Charles Van Doren, an editor and disgraced "Twenty-One" contestant, rose to fame in the 1950s as the public face of quiz show scandals. He passed away at the age of 93.
As reported by TMZ, Van Doren died in his Connecticut retirement home on Tuesday. The cause of death has not been disclosed.
Back in 1958, Van Doren won $129,000 after a 14-week winning streak on the quiz show "Twenty-One." The prize would have been more than $1 million today.
He later confessed to cheating and told Congressional investigators that he received all the answers in advance. In addition, he was coached on how to create drama.

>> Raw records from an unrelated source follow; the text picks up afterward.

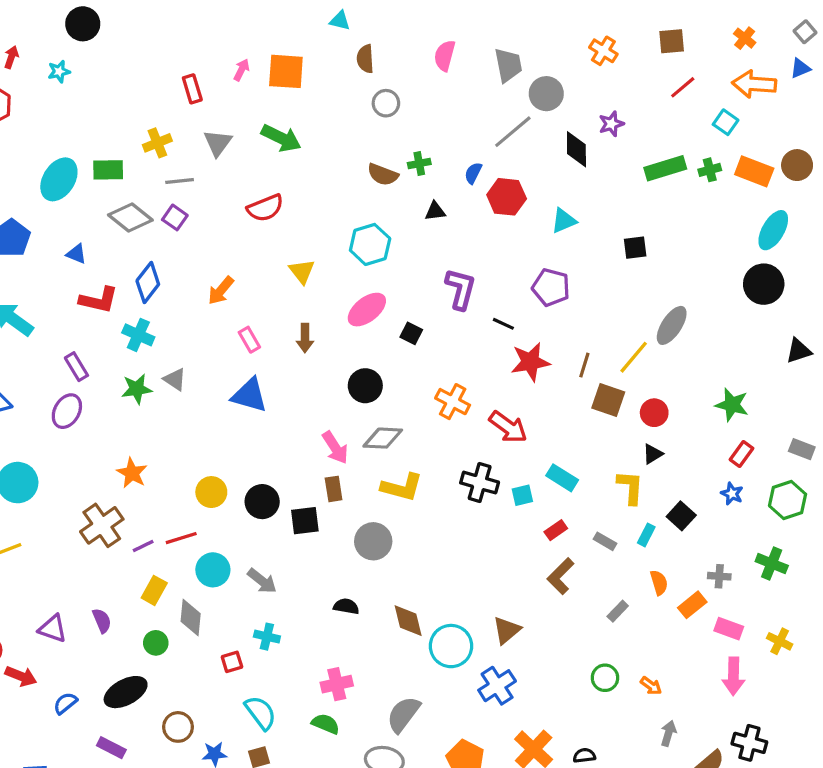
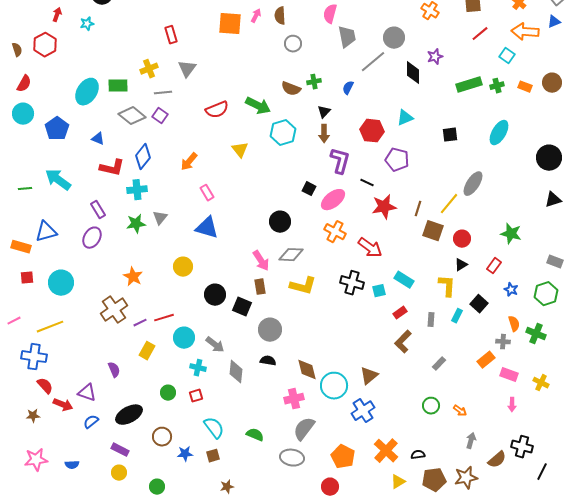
gray trapezoid: (508, 65) -> (347, 37), moved
pink arrow: (241, 70) -> (256, 16), moved
green arrow: (281, 138) -> (258, 106), moved
orange rectangle: (754, 171) -> (525, 87), size x0.6
red hexagon: (507, 197) -> (372, 131), moved
black triangle: (435, 211) -> (324, 112), turned -40
cyan ellipse: (773, 230) -> (499, 133), moved
black circle: (764, 284) -> (549, 158), moved
pink ellipse: (367, 310) -> (333, 200), moved
cyan cross: (138, 335) -> (137, 190), turned -30
brown arrow: (305, 338) -> (324, 134), moved
gray triangle: (175, 379) -> (160, 218), turned 35
red rectangle: (741, 454) -> (494, 266), moved
yellow circle: (211, 492) -> (183, 267), moved
black square: (305, 521) -> (242, 307), turned 30
gray circle: (373, 541) -> (270, 330), moved
gray rectangle: (605, 541) -> (431, 320), turned 64
orange semicircle: (659, 583) -> (514, 324), moved
gray diamond: (191, 617) -> (236, 372), moved
purple triangle: (53, 629) -> (87, 393), moved
cyan cross: (267, 637) -> (198, 368), moved
green circle: (156, 643) -> (168, 393), moved
pink arrow: (734, 676) -> (512, 405), size x0.6
pink cross: (337, 684) -> (294, 399), moved

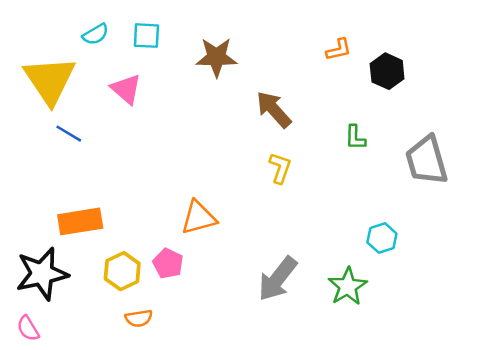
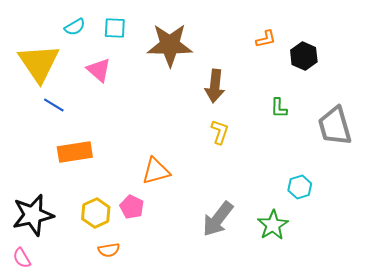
brown star: (216, 57) -> (170, 45), size x1.4
brown arrow: (274, 109) -> (215, 86), turned -132
orange rectangle: (80, 221) -> (75, 152), moved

Van Doren pleaded guilty to perjury for lying and testified two years later. He then disappeared from the spotlight for five decades before commenting about the scandal again.
He explained: ”I can sit with my thoughts without having to respond to people who say, ‘Aren’t you Charles Van Doren?’ Well, that’s my name, I say to myself, but I’m not who you think I am — or at least, I don’t want to be. It’s been hard to get away, partly because the man who cheated on ‘Twenty One’ is still part of me.”
After the scandal, Van Doren briefly worked as a Washington Post correspondent. He also took on the role of a contributor at "Today," covering cultural and literary events.
Van Doren is survived by his wife, daughter, son and grandchildren.